Activism, Change and Feminist Futures: At the intersection of the personal and political
Call for Papers for our fifth joint international annual conference NOW CLOSED
The Call for Papers in now closed
Date: November 5-6 November 2026
University of Liverpool
Keynote speaker
Dr Harriet Samuels
Acting Up, A Time and A Place: Feminist Legal Activism and Social Change
Feminist legal activism faces a moment when two major tools of legal feminism, human rights and equality law, have become targets within the contemporary “culture war”. In this context how can feminists pushback and tell a better story about the need for laws that not only recognise rights but empower those who might otherwise be marginalised? Revisiting Engle-Merry’s work on the constitutive and cultural meaning of law provides a framework for exploring how feminists have simultaneously harnessed, resisted and subverted legal authority (Engle Merry 1995) through techniques such as “cheeky witnessing” (Fletcher 2020) and the “feminist chorus” (Reynolds 2015). It also enables us to reconsider the creativity and significance of historical examples of feminist legal activism in the early twentieth century during comparable periods of social and political polarisation. In doing so, it seeks to illuminate and reflect on individual and collective strategies for feminist engagement with law that are responsive to the stage of legal change.
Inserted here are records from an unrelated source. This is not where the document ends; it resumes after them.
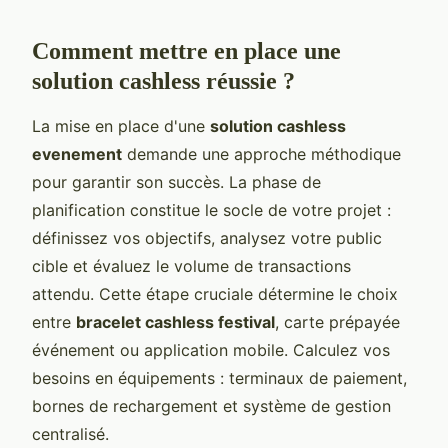
Comment mettre en place une
solution cashless réussie ?
La mise en place d'une
solution cashless
evenement
demande une approche méthodique
pour garantir son succès. La phase de
planification constitue le socle de votre projet :
définissez vos objectifs, analysez votre public
cible et évaluez le volume de transactions
attendu. Cette étape cruciale détermine le choix
entre
bracelet cashless festival
, carte prépayée
événement ou application mobile. Calculez vos
besoins en équipements : terminaux de paiement,
bornes de rechargement et système de gestion
centralisé.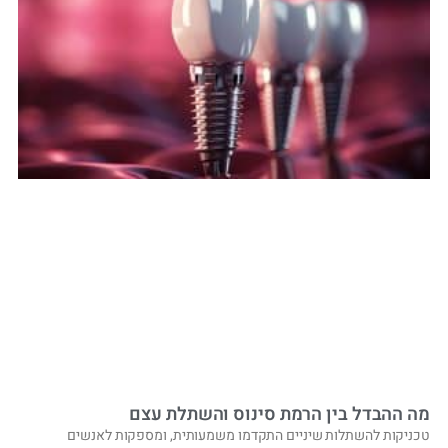
מה ההבדל בין הרמת סינוס והשתלת עצם
טכניקות להשתלות שיניים התקדמו משמעותית, ומספקות לאנשים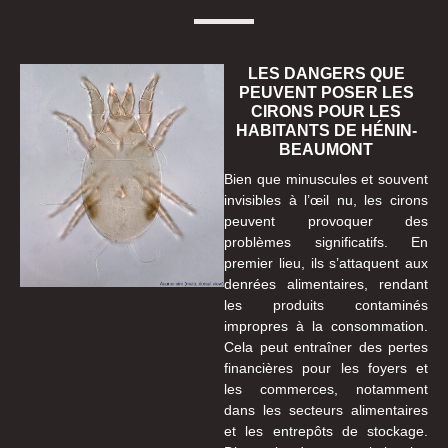
LES DANGERS QUE
PEUVENT POSER LES
CIRONS POUR LES
HABITANTS DE HÉNIN-
BEAUMONT
Bien que minuscules et souvent
invisibles à l’œil nu, les cirons
peuvent provoquer des
problèmes significatifs. En
premier lieu, ils s’attaquent aux
denrées alimentaires, rendant
les produits contaminés
impropres à la consommation.
Cela peut entraîner des pertes
financières pour les foyers et
les commerces, notamment
dans les secteurs alimentaires
et les entrepôts de stockage.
Bio: Harriet Samuels is Reader in Law at the University of Westminster. Her work sits at the intersection of public law, human rights and feminist legal studies. Her research examines the influence of feminist thought on legal doctrine and law reform, as well as the wider impact of feminist legal theory on the law. More recently her work has engaged with civil society and feminist legal history. She is currently writing a book on the impact of early twentieth century feminists in using strategic litigation to challenge the marriage bar an important step in developing women’s workplace rights.
Keynote speaker
Dr Yemisi Sloane
Beyond Settled Feminist Analytics: Towards New Directions in Feminist Research
Feminist research has produced powerful analytical frameworks that have transformed how power, inequality and gender justice are understood. Concepts such as intersectionality challenged universalised accounts of women’s experiences and highlighted the mutually constitutive nature of gender, race and other structural inequalities. Revisiting these frameworks remains vital. However, they were never intended to become settled academic languages or fixed intellectual inheritances. Conceived as disruptive analytics, they require continual rethinking as power evolves and new norms emerge. Critical questions therefore remain about whether we are sufficiently renewing the foundations of feminist research or unintentionally repeating familiar frameworks. In a period marked by anti-gender politics and deepening inequality, feminist futures require the theoretical and methodological expansion of what can be known about silence, agency and resistance. Drawing on empirical research on sexual violence across diverse contexts, emerging forms of agency and vulnerability are examined that stretch familiar frameworks and invite new directions in feminist knowledge production.
Bio: Yemisi Sloane is a Lecturer in Criminology and Policing at Anglia Ruskin University, Cambridge. Her research examines the structural conditions that produce gender-based violence and sustain impunity, with a particular focus on Sub-Saharan African communities and their diasporas in Britain. Her expertise spans multiple forms of violence against women and girls, including domestic and intimate partner violence, sexual violence and exploitation, female genital mutilation and femicide. Her work is grounded in decolonial feminist criminology, feminist jurisprudence and socio-legal scholarship, drawing on ethnographic, qualitative and participatory research to analyse the intersections of violence, identity and resistance in the lived experiences of women from minoritised communities. She collaborates with community organisations, local authorities and public sector partners on initiatives addressing violence prevention, victim support, social inequalities and gender justice. She has presented her work at international academic and policy forums across Europe, Africa and Asia, and is committed to ensuring that academic research informs policy, practice and wider debates on gender justice and women’s rights.